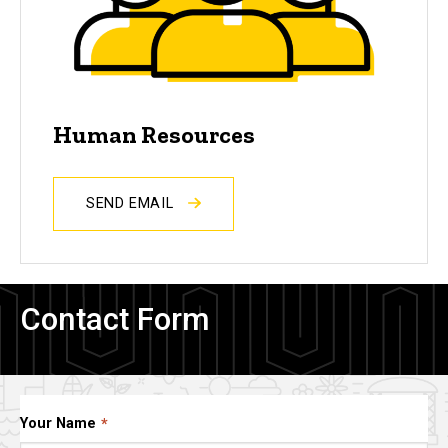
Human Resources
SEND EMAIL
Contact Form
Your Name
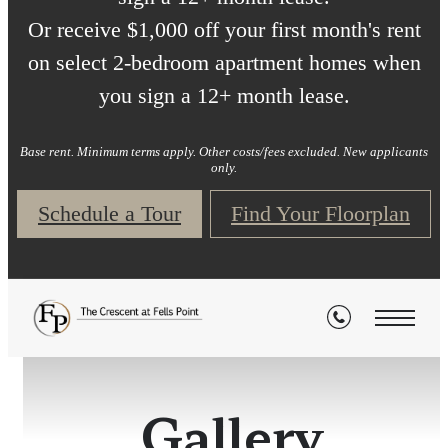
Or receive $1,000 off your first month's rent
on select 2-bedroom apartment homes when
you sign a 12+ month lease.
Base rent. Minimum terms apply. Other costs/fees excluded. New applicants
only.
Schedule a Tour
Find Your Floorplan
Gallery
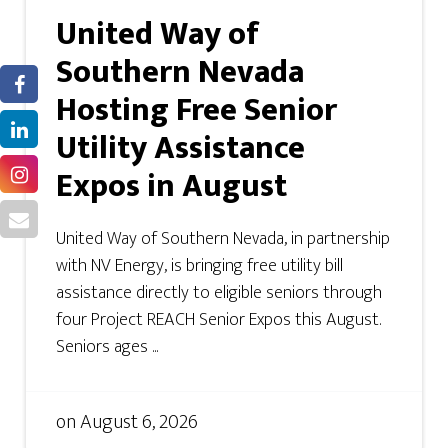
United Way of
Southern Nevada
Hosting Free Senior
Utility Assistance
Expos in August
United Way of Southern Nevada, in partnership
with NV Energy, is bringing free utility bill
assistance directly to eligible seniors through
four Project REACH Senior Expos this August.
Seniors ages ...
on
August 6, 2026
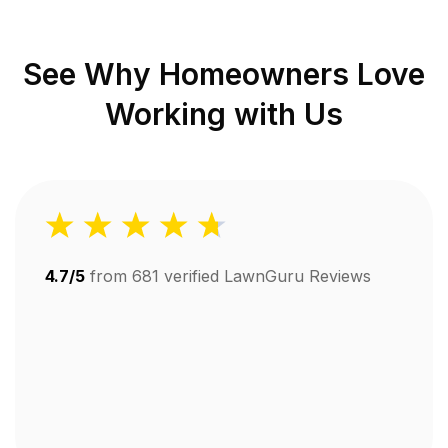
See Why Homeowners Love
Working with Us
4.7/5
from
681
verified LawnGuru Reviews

--

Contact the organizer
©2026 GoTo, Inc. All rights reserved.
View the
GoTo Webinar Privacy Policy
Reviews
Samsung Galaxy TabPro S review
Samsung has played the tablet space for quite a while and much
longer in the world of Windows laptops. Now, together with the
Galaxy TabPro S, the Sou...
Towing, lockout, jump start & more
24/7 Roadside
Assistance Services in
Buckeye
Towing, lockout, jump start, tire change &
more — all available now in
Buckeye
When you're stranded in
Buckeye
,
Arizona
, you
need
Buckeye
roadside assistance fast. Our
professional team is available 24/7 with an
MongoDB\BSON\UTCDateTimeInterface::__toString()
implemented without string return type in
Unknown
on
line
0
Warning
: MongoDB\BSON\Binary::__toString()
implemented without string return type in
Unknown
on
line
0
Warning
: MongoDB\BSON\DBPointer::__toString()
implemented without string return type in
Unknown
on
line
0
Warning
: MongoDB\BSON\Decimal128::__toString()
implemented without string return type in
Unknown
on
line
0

* * *

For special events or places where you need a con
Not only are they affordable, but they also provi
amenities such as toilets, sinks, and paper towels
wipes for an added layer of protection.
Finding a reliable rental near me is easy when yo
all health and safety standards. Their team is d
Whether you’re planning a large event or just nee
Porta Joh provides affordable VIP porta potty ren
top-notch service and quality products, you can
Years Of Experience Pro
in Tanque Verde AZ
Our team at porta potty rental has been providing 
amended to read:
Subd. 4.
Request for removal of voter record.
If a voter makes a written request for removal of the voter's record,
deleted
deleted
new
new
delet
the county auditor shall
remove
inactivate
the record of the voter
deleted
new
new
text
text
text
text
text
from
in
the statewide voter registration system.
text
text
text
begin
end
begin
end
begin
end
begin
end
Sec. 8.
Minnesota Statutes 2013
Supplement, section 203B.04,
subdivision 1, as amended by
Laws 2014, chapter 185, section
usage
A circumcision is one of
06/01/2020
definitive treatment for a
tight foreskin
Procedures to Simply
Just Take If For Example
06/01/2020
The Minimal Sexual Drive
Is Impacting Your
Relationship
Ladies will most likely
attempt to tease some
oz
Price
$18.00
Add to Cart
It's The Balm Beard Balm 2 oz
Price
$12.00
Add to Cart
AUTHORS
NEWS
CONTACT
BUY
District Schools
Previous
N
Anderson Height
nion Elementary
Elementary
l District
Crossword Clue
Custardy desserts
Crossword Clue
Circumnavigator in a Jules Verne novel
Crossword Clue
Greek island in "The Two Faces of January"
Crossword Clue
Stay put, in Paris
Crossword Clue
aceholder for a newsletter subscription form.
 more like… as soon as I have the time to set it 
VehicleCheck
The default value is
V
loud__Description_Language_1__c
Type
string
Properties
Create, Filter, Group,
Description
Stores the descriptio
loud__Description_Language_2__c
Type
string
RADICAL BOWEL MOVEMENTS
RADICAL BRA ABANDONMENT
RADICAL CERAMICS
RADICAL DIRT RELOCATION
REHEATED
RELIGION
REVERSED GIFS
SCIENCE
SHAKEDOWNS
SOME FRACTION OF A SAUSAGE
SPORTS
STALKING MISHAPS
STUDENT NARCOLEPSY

• WHAT TO PRODUCE: Looking at the material above, count the lines where the word "Southern" occurs, and answer with that count alone.

• SOLUTION: 2